Interesting group, too... once again, I'm in with a bunch of complete strangers, just like last year... interesting lot this time round, too. People working in a creative agency. People owning a creative agency. A guy who was owed money by my boss. A dog. A stage anchor. A lawyer. A reporter. A girl from the German consulate. Old hands and fresh initiates.

It's such a liberating feeling, watching those 5 little bars on your cell dwindle, flicker and disappear, and you're out of network coverage. A leash slips off. You feel like you could just... walk away.
Away from the plans, client calls, vendors demanding payment, bosses threatening dire retribution and making references to company's image in the market...
walk away from the 8:11 slow to CCG, the sharecabs and the traffic, the daily dabba and the 10-by-12 hall filled with newspaper, mattresses, beer bottles, and ash.

Walk away from the constant thinking, what's next.
Your mind suddenly sort of sticks its head up and peers around... and stretches. Incredible feeling, if you watch it. Thinking outside the usual.
We took a ferry to Mandhwa - or at least tried to - when you have 27 people gathering on a saturday morning at 7 AM, forget it.
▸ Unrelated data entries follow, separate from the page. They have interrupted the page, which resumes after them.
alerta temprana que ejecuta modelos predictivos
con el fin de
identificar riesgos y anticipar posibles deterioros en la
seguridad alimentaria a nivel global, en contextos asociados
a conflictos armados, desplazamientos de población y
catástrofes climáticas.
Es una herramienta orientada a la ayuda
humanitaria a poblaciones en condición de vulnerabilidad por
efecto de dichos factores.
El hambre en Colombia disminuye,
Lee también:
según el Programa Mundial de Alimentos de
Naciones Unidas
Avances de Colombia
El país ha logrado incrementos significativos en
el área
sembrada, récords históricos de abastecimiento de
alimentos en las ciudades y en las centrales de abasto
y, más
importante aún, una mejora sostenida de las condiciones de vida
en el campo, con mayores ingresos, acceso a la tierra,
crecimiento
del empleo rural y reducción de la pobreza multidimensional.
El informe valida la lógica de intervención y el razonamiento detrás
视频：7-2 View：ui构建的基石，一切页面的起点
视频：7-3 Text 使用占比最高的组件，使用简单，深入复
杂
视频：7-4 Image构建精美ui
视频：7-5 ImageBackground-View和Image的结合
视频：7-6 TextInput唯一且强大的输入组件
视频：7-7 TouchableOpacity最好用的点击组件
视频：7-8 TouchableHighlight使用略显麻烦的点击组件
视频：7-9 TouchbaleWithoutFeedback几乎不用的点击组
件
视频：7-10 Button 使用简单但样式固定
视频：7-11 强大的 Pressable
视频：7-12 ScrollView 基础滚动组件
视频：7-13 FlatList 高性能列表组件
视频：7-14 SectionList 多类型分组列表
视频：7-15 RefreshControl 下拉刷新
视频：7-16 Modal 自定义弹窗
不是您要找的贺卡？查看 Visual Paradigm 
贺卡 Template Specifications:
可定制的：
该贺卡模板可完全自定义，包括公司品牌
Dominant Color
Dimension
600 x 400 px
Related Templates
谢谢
We collected at 8:30. Just in time for the ferry, if it hadn't already been booked by a corporate bunch - Syntel, I think (that's a weird name, now, brings in mind arch-villainesses with green skin and evil laughter and bodies that prepubescent fantasies are made of) - so we split up across 3 assorted ferries - Group 1, Group 2, and Vipin + Lara the dog cadging a free ride with Syntel.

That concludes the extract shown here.